- Born: March 20, 1888
- Died: October 2, 1948 (aged 60)
- Father: Charles Carstairs

= Carroll Carstairs =

American art dealer

Carroll Chevalier Carstairs MC (20 March 1888 – 2 October 1948) was an American art dealer who served in the Grenadier Guards of the British Army during World War I.

He was a son of Charles Carstairs (2 August 1865 – 9 July 1928), a noted American art dealer who was chairman of the board of M. Knoedler, and his wife, the former Esther Holmes Hazeltine (29 April 1864 – 15 January 1907). He had three siblings: diplomatic attaché Charles Haseltine Carstairs (August, 1886-26 October 1919), James Stewart Carstairs (2 June 1890 – 20 September 1932), an artist; and socialite Elizabeth Haseltine "Lily" Carstairs, ( Mrs.

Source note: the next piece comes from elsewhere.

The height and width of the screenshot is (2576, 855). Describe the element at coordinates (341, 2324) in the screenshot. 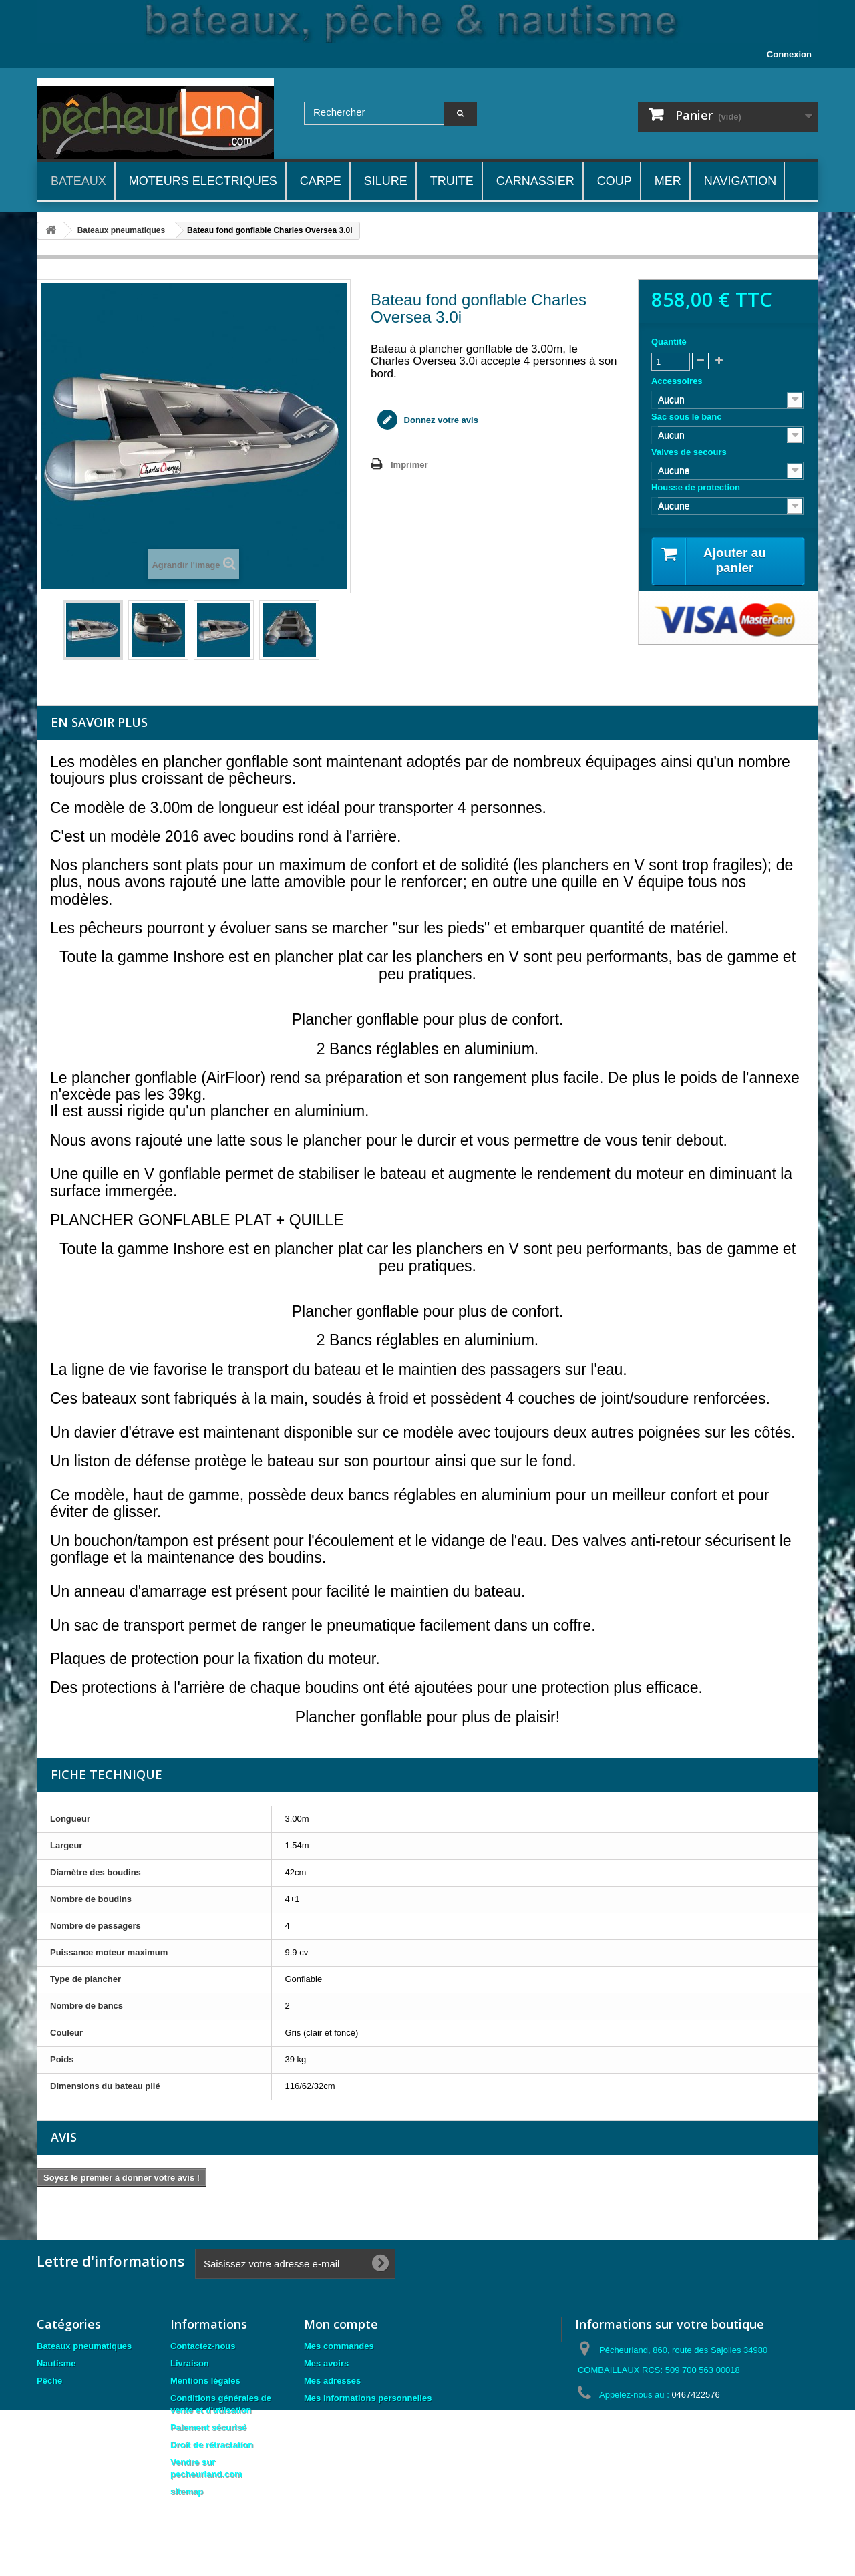

I see `Mon compte` at that location.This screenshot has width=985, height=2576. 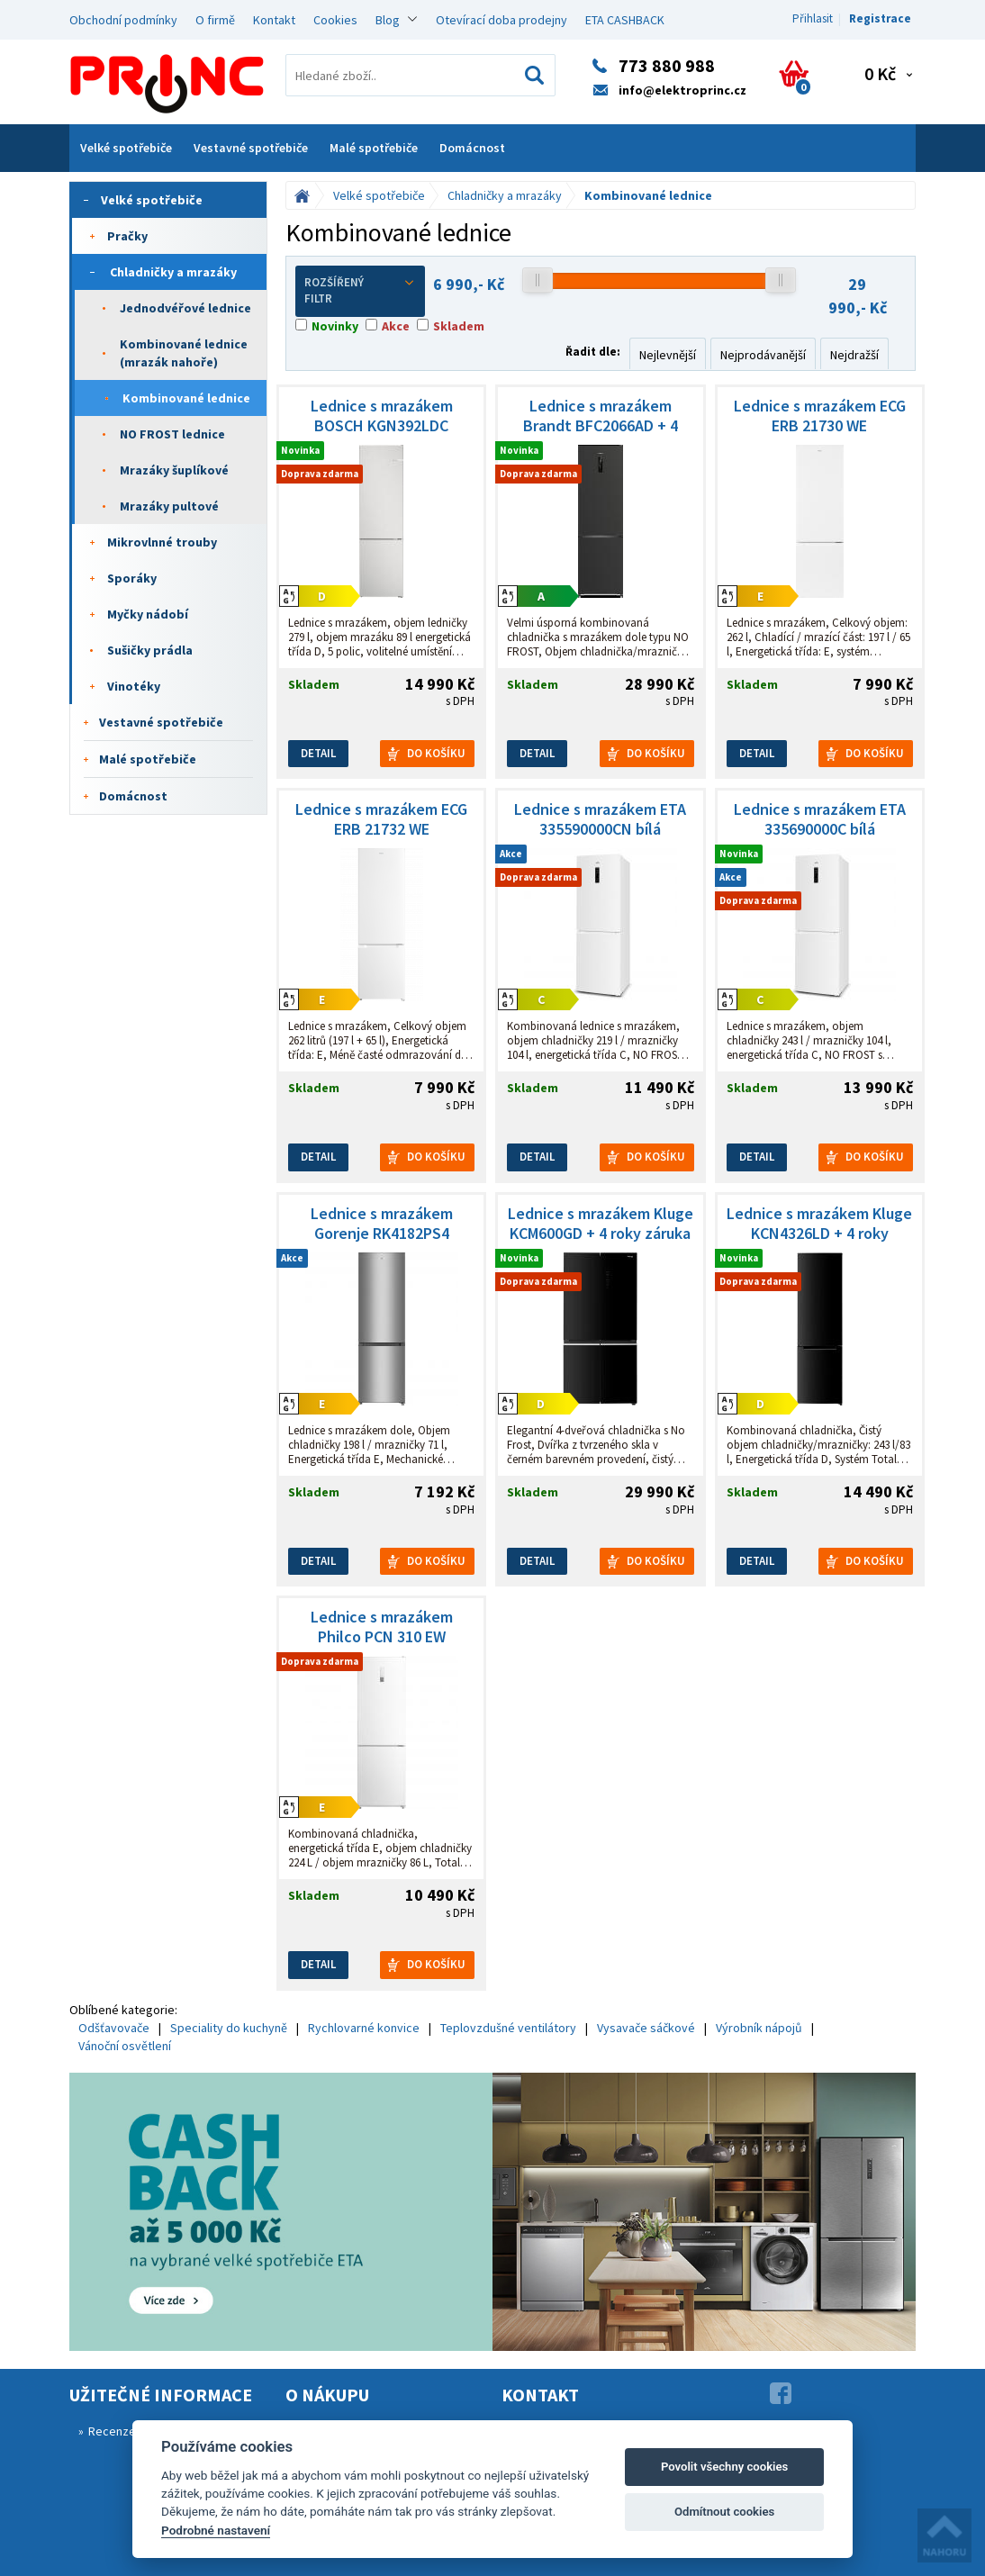 What do you see at coordinates (820, 819) in the screenshot?
I see `Lednice s mrazákem ETA 335690000C bílá` at bounding box center [820, 819].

John Henry Towers, Mrs. Martin Brown Saportas; 2 November 1892-April, 1977).

Carstairs wrote the book A Generation Missing, his memoir of the conflict, which was published in 1930.

He married, 20 March 1924, Susan Burks Yuille (5 April 1901 – 28 June 1978). Susan Burks' sister was married to Richard Wyndham-Quin, 6th Earl of Dunraven, and Susan Burks was the aunt of Thady Wyndham-Quin, 7th Earl of Dunraven. Carroll and Burks Carstairs had no children.